За несколько километров от Поповки были „куркульские выселки“. Мужей и отцов выслали на Север, а семьи выгнали из села, подальше. И они жили в землянках, в лесном овраге. По слухам там же скрывались также их родичи, бежавшие из ссылок и тюрем. Бубырь поехал туда напоминать о выплате налога. Ехал один, верхом. В лесу в него стреляли. Самодельная пуля пробила кожух, ранила лошадь. Но он не повернул обратно. В овражном поселке нашел, кого искал, достал смолы, замазал рану коню. Обратно повел его на поводу. И взял несколько молодых „куркулят“ заложниками, они должны были проводить его обратно.
– Под наганом их вел. И по дороге агитировал.
После этого случая секретарь партийной ячейки потребовал, чтобы с наступлением темноты и за пределами села Бубырь никогда не оставался один, чтобы его сопровождали не менее двух крепких хлопцев из колхозного актива. Бубырь посмеивался:
– Партийная дисциплина, як фронтовая. Нравится, не нравится – есть, товарищ командир.
Секретарем Поповской партячейки был пожилой харьковский рабочий-двадцатипятитысячник. Медлительный, казавшийся флегматичным, он редко участвовал в больших собраниях – не умел говорить по-украински. Целые дни проводил в колхозных усадьбах, в МТС, на ветеринарном участке. Его тревожило, что медленно ремонтируются плуги, бороны, сеялки. Нередко он и сам становился к верстаку или к наковальне; ковал даже новые лемеха – тонкая работа для мастера. Весело позванивая молотком, работал споро и оживлялся, казалось, молодел.
К Бубырю он относился, как строгий отец к малому сыну:
– Ты ж псих малохольный, а не председатель сельсовета. Голова сельрады! Тоже мне голова! Кровью харкает, а гоняет день и ночь, как заведенный. Не ест, не спит. Шурует за всех, и за комсомол, и за хлебозаготовителей, и за милицию, и за кооперацию. Ты ж сам весь хлеб не соберешь. А за месяц-другой свалишься, как загнанная кляча. Еще в прошлом году ему райком путевку достал. Через бюро обкома хлопотали. В Крым, в самый лучший туберкулезный санаторий. На три месяца. Там доктора высшей квалификации. Лекарства, приборы всякие. Получше чем за границей. Так он, псих чахоточный, не поехал. Ему, видите ли, надо в Поповке всех куркулей и подкулачников извести. Партячейка постановила ему лечиться ехать, а он – ноль внимания.
Бубырь ухмылялся.
– Не-ет, тут твоя дисциплина кончается, товарищ секретарь. На фронте командуй, а чтоб с фронта выгонять – я не дамся. В Крым я и сам хочу… Я там четыре года назад был. В Ливадии. В царском дворце жил. Без шуток, как раз там, где раньше цари квартировали, когда на дачу ездили. Ну и жизнь была! Постельки белые. Подушки, как у невесты. Простыньки чистенькие. Доктора, фельдшера, сестры кругом тебя ходят, как мамы родные. А харчи – точно царские. Бульоны-консомоны, курочки, яечки. Масло только сливочное – не сметанное. Пирожные всякие… А природа – райская. Воздух – чистый мед. Если глубоко дыхать, с непривычки захмелеешь, как с горилки. В тот Крым я хочу еще поехать, погреться. Может, и вправду каверна моя усохнет. Но только сначала хлеб сдадим. Выполним заготовку. Как снег сойдет, в ямы видно будет. Они ж на полях закапывали. Это точно. Так и в прошлом годе было. На дальних полях, чтоб и сосед не видел, где копали. Но как снег потает, пахать будем и найдем. Потом посевную запустим. Тогда я в Крым и подамся.

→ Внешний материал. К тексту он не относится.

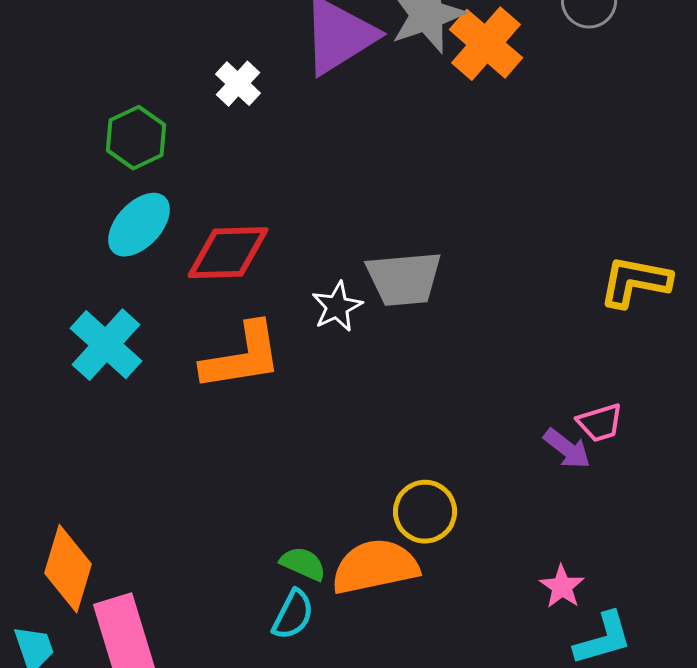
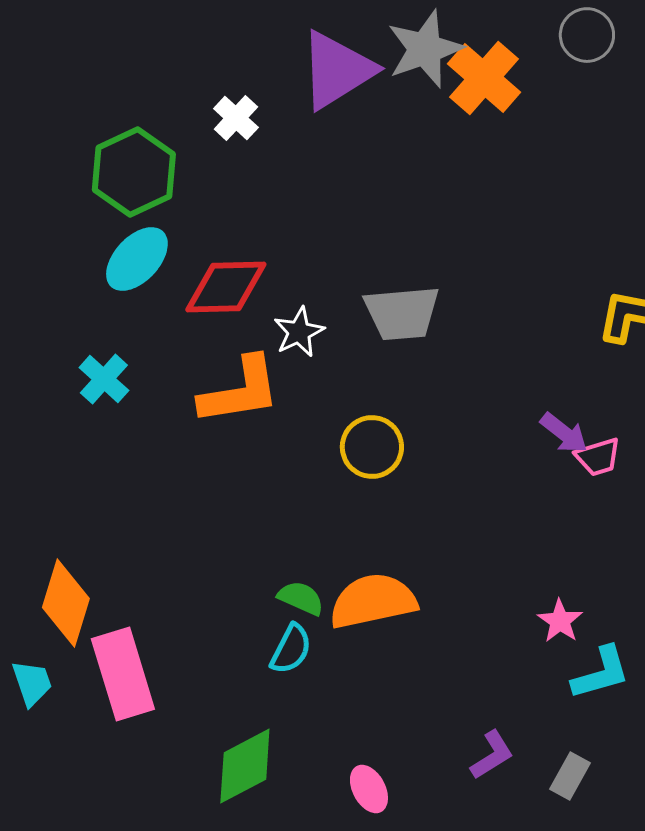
green hexagon: (136, 138) -> (134, 172), size x1.4
white star: (337, 307) -> (299, 332), moved
cyan cross: (106, 345) -> (104, 379), size x0.7
purple arrow: (567, 449) -> (564, 433), moved
yellow circle: (425, 512) -> (372, 447), moved

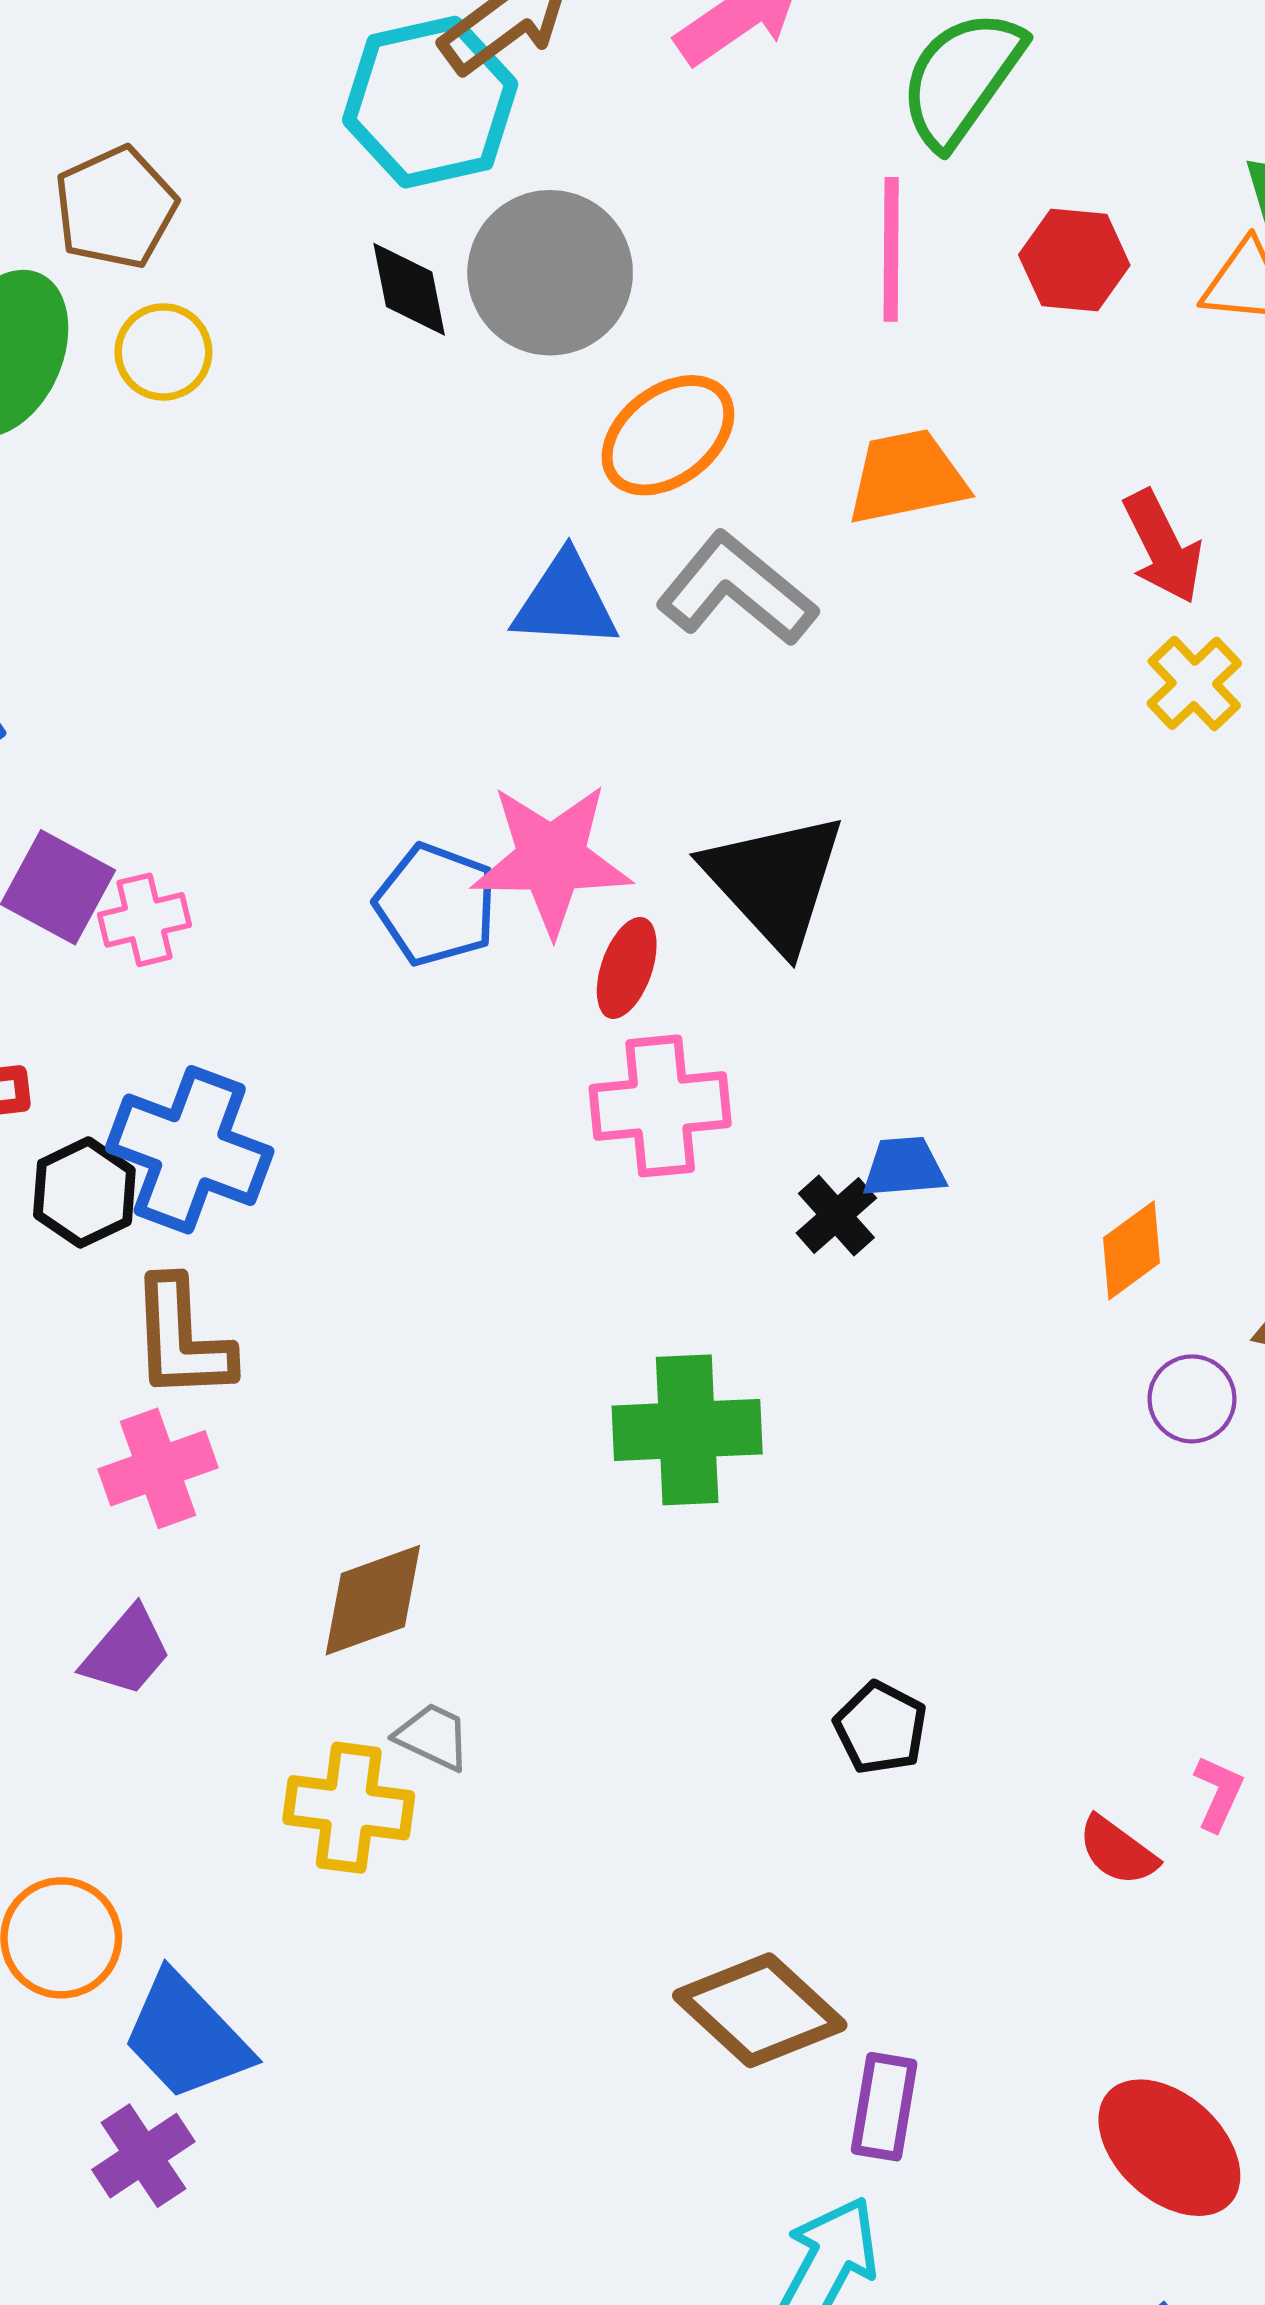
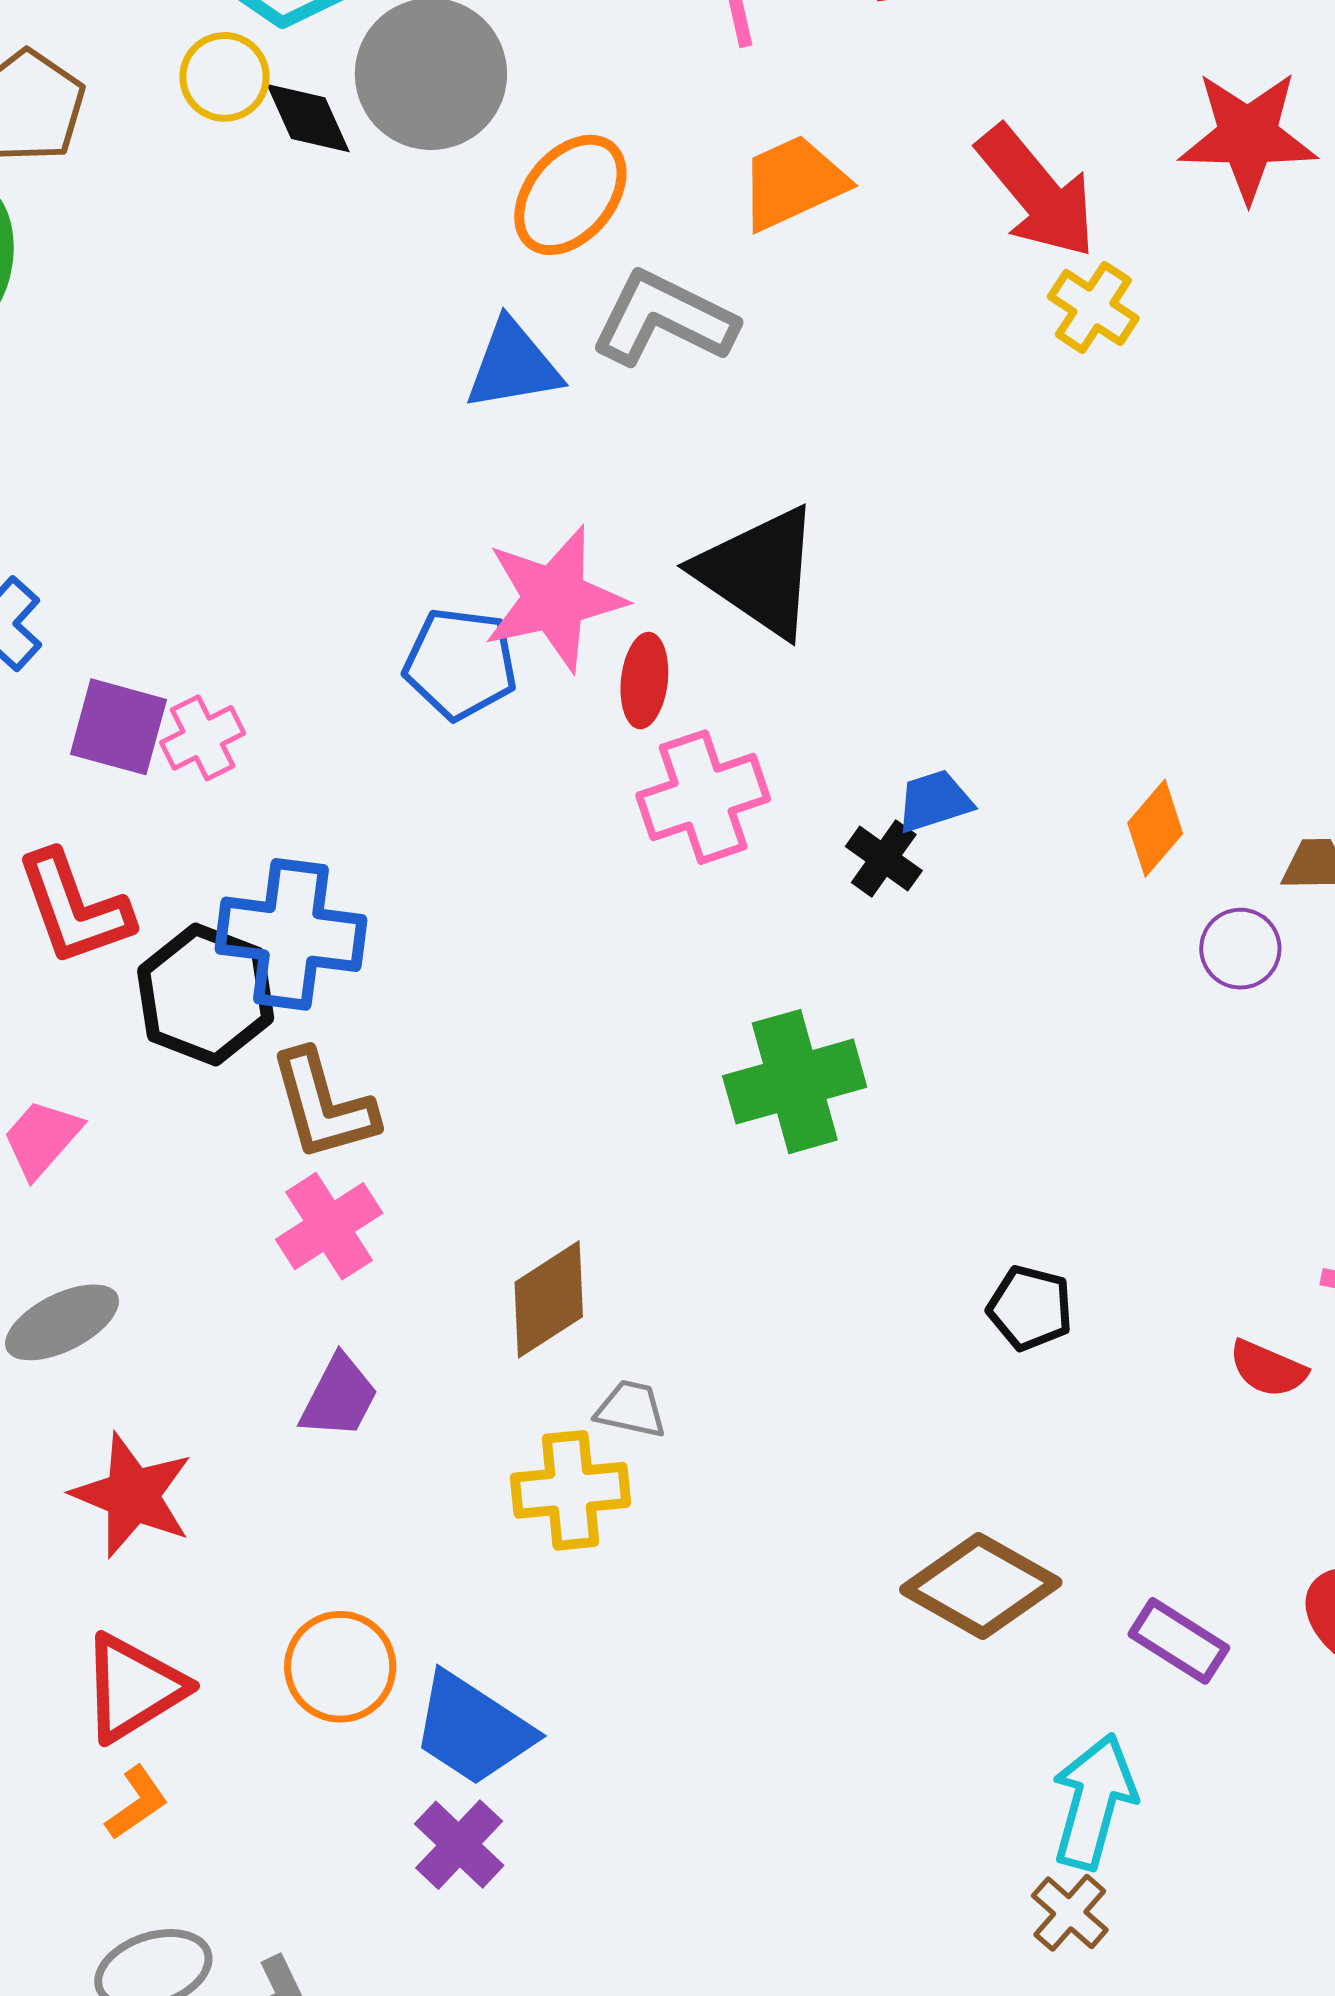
yellow circle: (163, 352) -> (225, 77), moved
red arrow: (1163, 547) -> (1037, 192), size x1.4
black hexagon: (84, 1192) -> (206, 995), size x1.4
purple rectangle: (884, 2107) -> (1179, 1641), moved, turned -54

– Да ты ж раньше загнешься. У тебя уже прошлой весной кровь с горла, как из кранта, шла.
– Ну, если загнусь, то поховаете. А ты на могиле хорошую речугу скажешь: „Погиб дорогой товарищ на боевом посту. Найкращий ему памятник – сто процентов хлебосдачи!“
И засмеялся коротким, злым хохотком, похожим на кашель.
В селе Бубыря многие боялись. Иные жалели. Некоторые ненавидели. От жалости он сердито отмахивался. Ненавистью гордился. И охотно повторял пословицу, которую сочинили остроязыкие поповские бабы: „Де побурят бубыри, там не станет и гузырив“.